UCData API Documentation.
Pretty Good Bidi Algorithm
The Pretty Good Bidi Algorithm is a small, fairly simple, reasonably
fast implicit bidirectional reordering algorithm that works pretty
good. The purpose of this implementation is to demonstrate that approaches
other than those adhering strictly to the Unicode reference algorithm are
possible.
As far as it has been tested, this implementation produces the same results as
the reference bidi reordering implementation provided at
http://www.unicode.org/reports/tr9/BidiReferenceJava/. More involved
testing will be done prior to the release of version 3.0.
The PGBA currently only handles implicit reordering of Unicode text and
does not yet handle the explicit bidi codes such as LRE, RLE, LRO, RLO, PDF.

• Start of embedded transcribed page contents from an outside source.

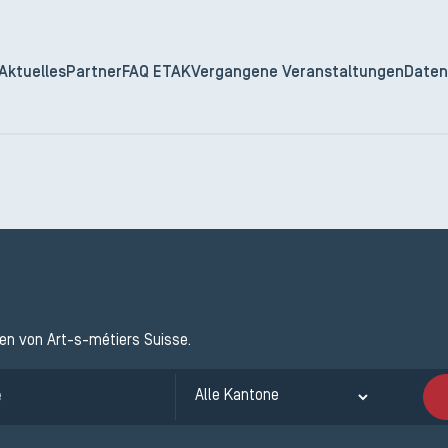
Aktuelles
Partner
FAQ ETAK
Vergangene Veranstaltungen
Daten
ten von Art-s-métiers Suisse.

Some things about the PGBA:
- Currently, the results differ from the Unicode reference implementation in
that symmetric characters such as parenthesis and square brackets are already
swapped in the reordered string. This may be removed starting in version
3.0.
- The reordering algorithm does not currently make full use of the the
character properties provided in the ucdata package (see
ucdata.h) but might benefit from doing so. This exercise is left
to any developer that wants to run with it.

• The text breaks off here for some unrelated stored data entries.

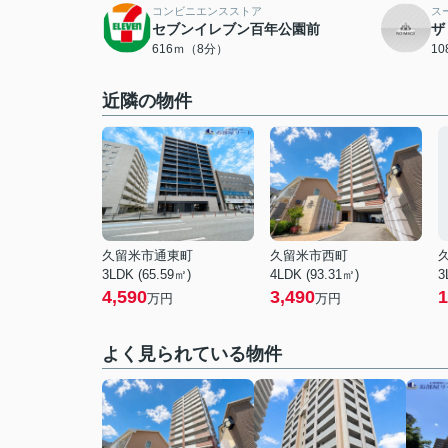
コンビニエンスストア
ス
セブンイレブン百年公園前
ザ
616ｍ（8分）
1
近隣の物件
久留米市通東町
久留米市西町
3LDK (65.59㎡)
4LDK (93.31㎡)
3
4,590
3,490
1
万円
万円
よく見られている物件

- A new command line program called
testpgba has been provided
to help visualize the results of reordering and optionally, cursor motion
through the reordered string. See the testpgba.txt file for
details on running the program.
PGBA API Documentation.
Tuned Boyer-Moore implementation for UTF-8 text
This implementation of a Tuned Boyer-Moore routine for UTF-8 text capable of
case-insensitive matching was written in response to a complaint that one
wasn't readily available that developers could use as a reference or simply
incorporate in their projects. Although this implementation does depend on the
underlying UCData library, it can easily be retrofitted to use some other
character property lookup library. It also happens to be reasonably fast, but
could probably be improved speedwise.
I will leave it to other developers to make improvements and share them, just
as the basic routine has been shared with them.
No documentation of the API is available yet, but there is an example at the
end of the utf8bm.c file.